Unfair as that may be to someone who began his career averaging at least 18 points and 9 rebounds per game for eight consecutive seasons, Brand hasn't given anyone much else to go on this year. Not with the career-low 11.5 points and 6.5 rebounds he's tallied through the season's first month.
Struggling to grasp his role in new coach Eddie Jordan's Princeton-style offense while recovering from almost three seasons lost to Achilles and shoulder injuries, Brand quickly found himself benched late in games.
"My role [I thought] was to score in the low post, rebound, block shots and bring toughness," Brand said. "But after the first game I didn't play in the fourth quarter, I didn't know what my role was.
"It was a little difficult because you don't really have a rapport with the coaches. But [coach Jordan and I] talked about my energy level and how it's a process with the injury. It takes time to shake off the rust, but I just wanted a chance."
And a chance is what Brand has after a partially-torn MCL sidelined emerging second-year forward Marreese Speights until early next year, quickly ending speculation that Brand would move to Philly's slower second unit.
"I'm 30 years old now," Brand said. "And I see what's going on now. I see the big picture. You could say, 'Okay, I'm not playing the fourth quarter but I've got my big contract -- pass the doughnuts. And when the fans bring signs that say you stink, you can go home and eat more doughnuts.
"But that's just not in me. It's pride; I want to play. I want to get to every loose ball and prove I need to be out there."

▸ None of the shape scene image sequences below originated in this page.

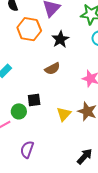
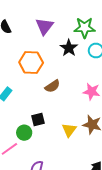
orange hexagon: (29, 29) -> (31, 63), moved
black star: (60, 39) -> (69, 48), moved

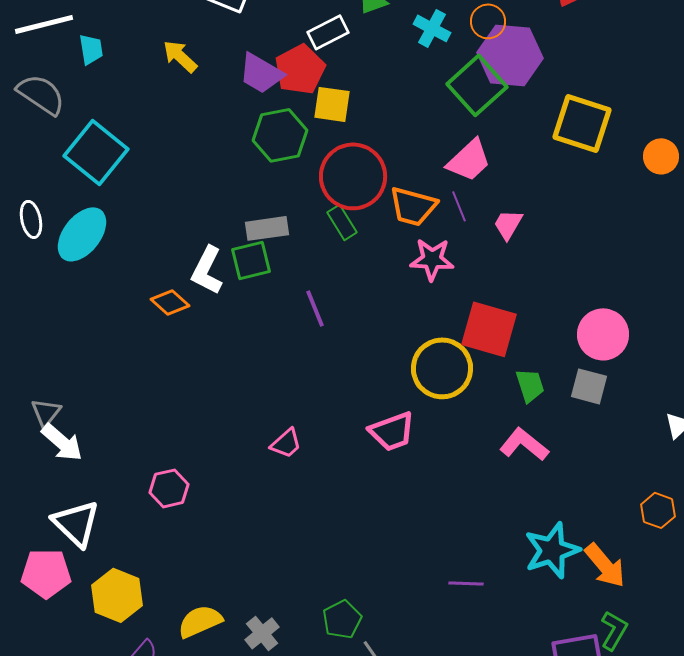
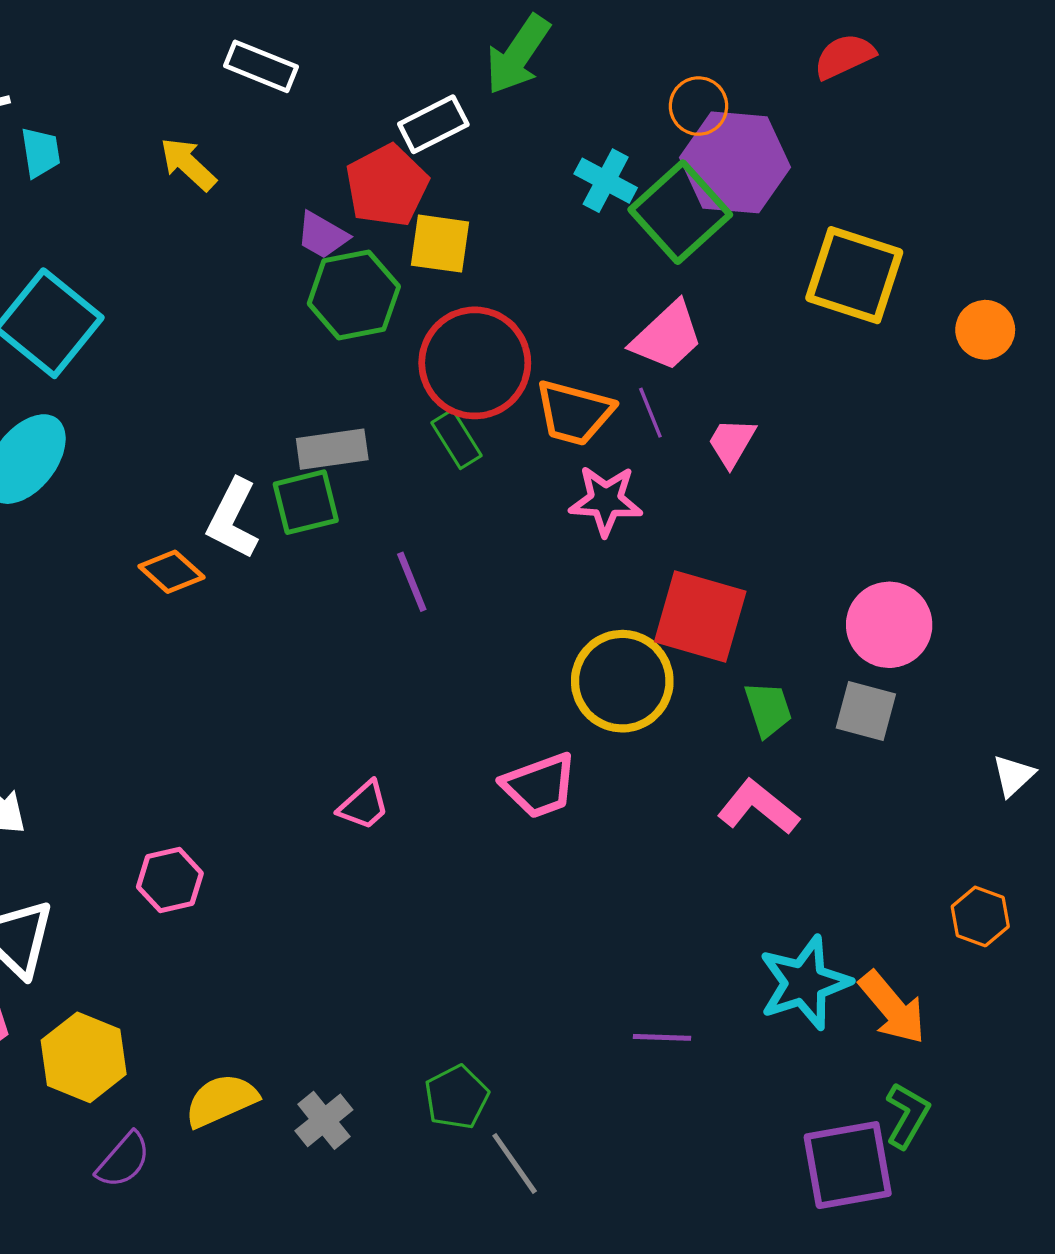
cyan cross: (432, 28) -> (606, 181), moved
purple trapezoid: (261, 73) -> (322, 235), moved, size x0.7

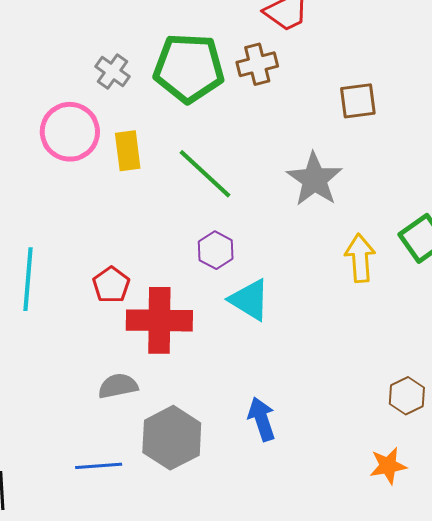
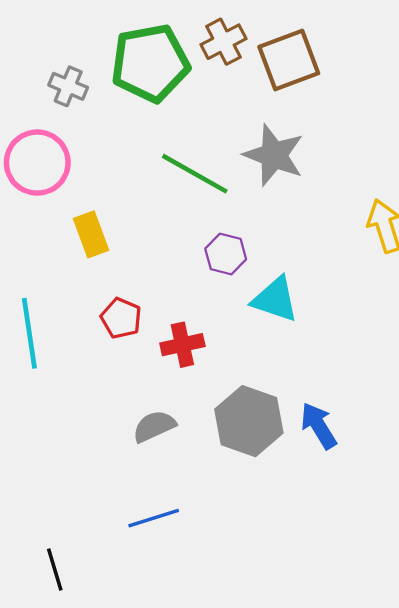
brown square: (358, 101) -> (289, 60), moved, size x1.4
yellow rectangle: (128, 151) -> (91, 234), moved
gray star: (314, 179) -> (274, 155), moved
red cross: (159, 320) -> (182, 345), size x0.6
gray hexagon: (172, 438) -> (249, 421), moved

He'll also need to prove that he can operate effectively in Jordan's free-flowing system.
"He has to run a little bit more at both ends," said a scout. "He'll have to play at a little quicker pace and move without the ball differently than he has over the course of his career. That means back cuts, moving on the perimeter to free guys up, and being a bit more of a playmaker. He's been a very good high-post player and I think he's been a quality pro long enough that he'll figure out how to be consistent for Philadelphia."
In the three games since Speights was sidelined, Brand had shown signs of an increasing comfort level, averaging 19.7 points, 10.3 rebounds and 3.7 blocks. Leaving Tuesday night's loss to the Wizards with a sore left hamstring may delay the process, but Brand's recent play has made Jordan feel more confident about leaving the 6-foot-9, 254-pounder on the floor late in games.
"It just takes good games," Brand said. "It's obvious; if I'm dominating out there I'm going to play. And this is an opportunity to show I deserve to play."
Whether that will translate into an opportunity for the Sixers to reverse a season that has seen them beat only one team with a winning record, and win only three of their last 11 overall, will be a function of Jordan's ability to focus his team on both ends of the floor. With each step Brand takes away from his identity as a bad contract, Jordan's, and the Sixers', job will become easier.
Dirk Nowitzki's MVP credentials. After the Mavericks flamed out so badly the last time Nowitzki won the league's top individual honor (losing in the first round of the 2007 playoffs after winning 67 games during the regular season), associating the now-11-year veteran with the award has been taboo. But in leading the Mavs to a 10-4 start while averaging 27 points, 9 rebounds and blocking 1.6 shots per game (a career-best thus far), Nowitzki has forced himself into the conversation again with Kobe, LeBron, D-Wade and friends.
The seat under Mike Dunleavy. With rumors swirling that his days in L.A. are numbered, the Clippers coach offered a staunch defense of, well ... being the current coach. "When's the last time you ever saw an interim coach come in and the team be successful and make a playoff run?" Dunleavy asked the Los Angeles Times. You mean besides Pat Riley in 2006? Look, if your best defense is that your 6-9 start is the norm, then the end isn't far off. If the Clippers were smart, they'd kick Dunleavy upstairs to keep the GM role in which he's done pretty well. That's a big "if."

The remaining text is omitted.